F2-1 微量検体からの高精度1塩基解像度メチローム解析

独自技術PBATによる高感度・高精度の全ゲノムバイサルファイトシーケンシング（一塩基解像度ゲノムワイドDNAメチル化解析）

[1] 支援担当者

[2] 支援技術の概要

DNAメチル化はヒストン修飾と並ぶエピジェネティクスの二大分子機構のひとつである。次世代シーケンサー（NGS）の登場によって、DNAメチル化部位を一塩基解像度で決定する全ゲノムバイサルファイトシーケンシング（WGBS）が実現した。しかし、WGBSの原法は、大量の出発材料を必要とするため、医学生物学的に興味深い微量試料への適応が不可能であるという限界を抱えていた。我々は、その原因がバイサルファイト変換反応によるDNAの分解にあることを突き止めた。更に、NGSライブラリー用アダプタの付加とバイサルファイト変換の順序を従来法と入れ換えることでバイサルファイト変換の副作用を回避するPost-Bisulfite Adaptor Tagging (PBAT)を開発して、この限界を打破した。

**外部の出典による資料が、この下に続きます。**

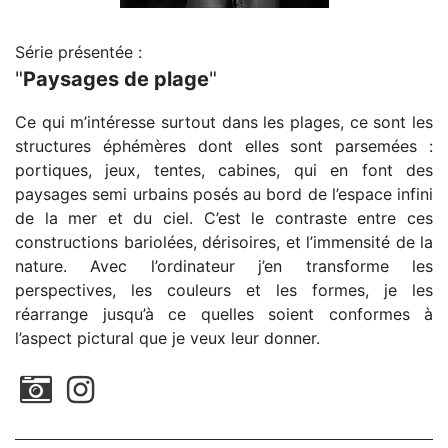
Série présentée :
"
Paysages de plage
"
Ce qui m’intéresse surtout dans les plages, ce sont les
structures éphémères dont elles sont parsemées :
portiques, jeux, tentes, cabines, qui en font des
paysages semi urbains posés au bord de l’espace infini
de la mer et du ciel. C’est le contraste entre ces
constructions bariolées, dérisoires, et l’immensité de la
nature. Avec l’ordinateur j’en transforme les
perspectives, les couleurs et les formes, je les
réarrange jusqu’à ce quelles soient conformes à
l’aspect pictural que je veux leur donner.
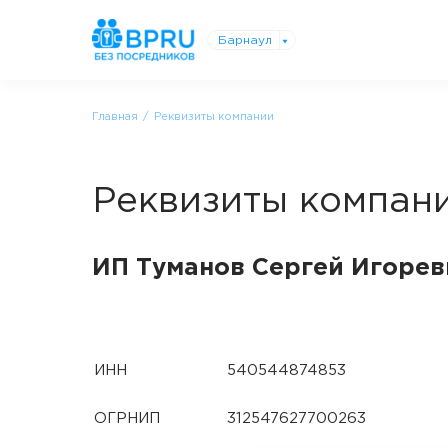
Барнаул
Главная
Реквизиты компании
Реквизиты компан
ИП Туманов Сергей Игорев
ИНН
540544874853
ОГРНИП
312547627700263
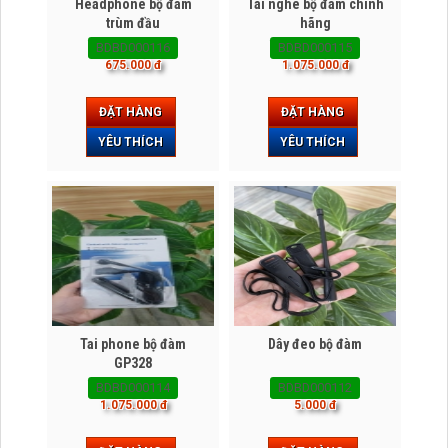
Headphone bộ đàm
Tai nghe bộ đàm chính
trùm đầu
hãng
BDBD000116
BDBD000115
675.000 đ
1.075.000 đ
ĐẶT HÀNG
ĐẶT HÀNG
YÊU THÍCH
YÊU THÍCH
Tai phone bộ đàm
Dây đeo bộ đàm
GP328
BDBD000114
BDBD000112
1.075.000 đ
5.000 đ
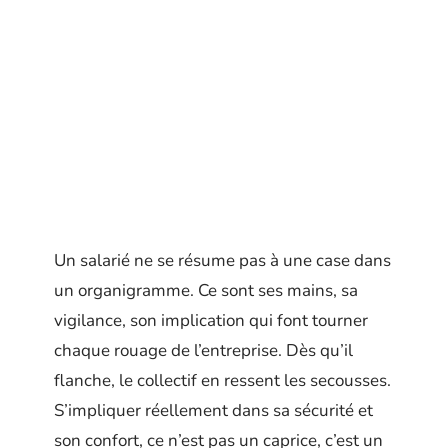
Un salarié ne se résume pas à une case dans
un organigramme. Ce sont ses mains, sa
vigilance, son implication qui font tourner
chaque rouage de l’entreprise. Dès qu’il
flanche, le collectif en ressent les secousses.
S’impliquer réellement dans sa sécurité et
son confort, ce n’est pas un caprice, c’est un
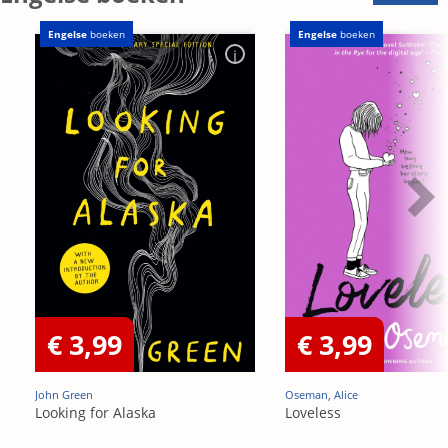
Engelse
boeken
Engelse
boeken
€ 3,99
€ 3,99
John Green
Oseman, Alice
Looking for Alaska
Loveless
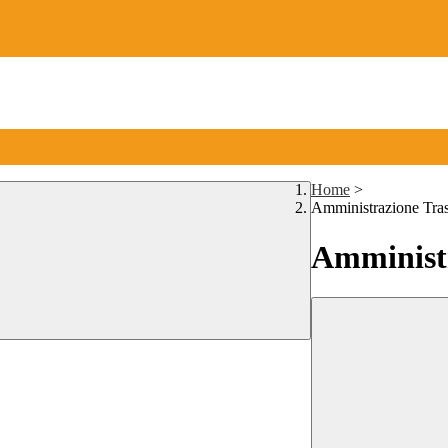
Home
>
Amministrazione Tra
Amministr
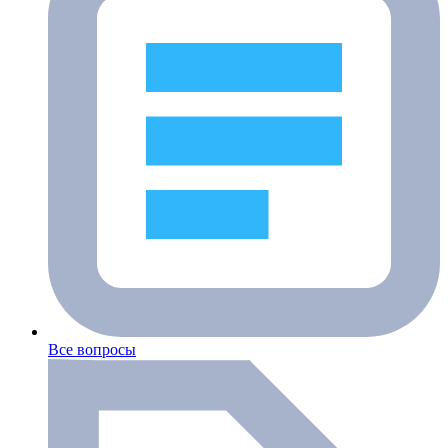
Все вопросы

世界最高の感度と精度を有するPBATによるWGBSが我々の提供する支援技術である。

[3] 支援技術の利用例

• 再生医療や創薬スクリーニングに利用されるiPS細胞由来細胞の解析による評価と品質管理マーカーの探索
• 生殖補助医療に利用される受精卵や初期胚細胞の解析による評価と品質管理マーカーの探索
• 神経幹細胞、造血幹細胞等の分化過程の解析
• 生活習慣病等の病態モデル動物の細胞・組織・臓器レベルでの解析と病態マーカーの探索
• 臨床検体や病理標本を用いた悪性腫瘍、生活習慣病、精神神経疾患等の解析とマーカーの探索
• エピゲノムコホートによるメチル化マーカーの探索
• エピゲノム薬等の作用機序の解析

[4] 支援担当者の研究概要

支援担当者は、30年来一貫してゲノム科学の分野で研究を行ってきた。ゲノム解析用マーカー取得技術の開発に始まり、トランスクリプトームやプロテオーム（インタラクトーム）の解析を経て、最近ではエピゲノム解析に注力している。
特にDNAメチル化に関しては、独自手法による新規インプリント遺伝子Impactの同定に端を発し、新規PCR技術による非インプリント型アレル特異的メチル化の発見を経て、1塩基解像度で全ゲノムのメチル化レベルを解明するWGBSの開発にも早くから取り組んだ。その結果、バイサルファイト処理によるDNA切断の影響を回避する独自技術PBATを開発して、ライブラリー調製効率の飛躍的向上に成功した。PBATは、従来法では不可能だった微量検体の解析を続々と成功に導いてメチローム解析のフロントを拡大し、最近では1細胞解析にも応用されている。更に、WGBSライブラリー調製法の系統的比較研究によって、PBATが最も正確でバイアスが少ない方法であることも示されている。PBATの性能をさらに向上させるため、アダプタ付加を現行のランダムプライミングから独自の1本鎖DNA連結技術に置き換える高度化研究を進め、究極のメチローム解析である1細胞からの2倍体メチローム解明を目指している。これらと並行して、メチロームのバイオインフォマティクスについても独自の手法を開発している。
生物（種）の歴史は染色体（ゲノム）に記されてあるという木原均博士の有名な言葉に倣うと、個体や細胞の履歴（記憶）はエピゲノムに刻まれている。エピゲノムから細胞の履歴（記憶）を読み解くことを目指して、独自の方法論・技術の開発にこだわったエピゲノミクス研究を心がけている。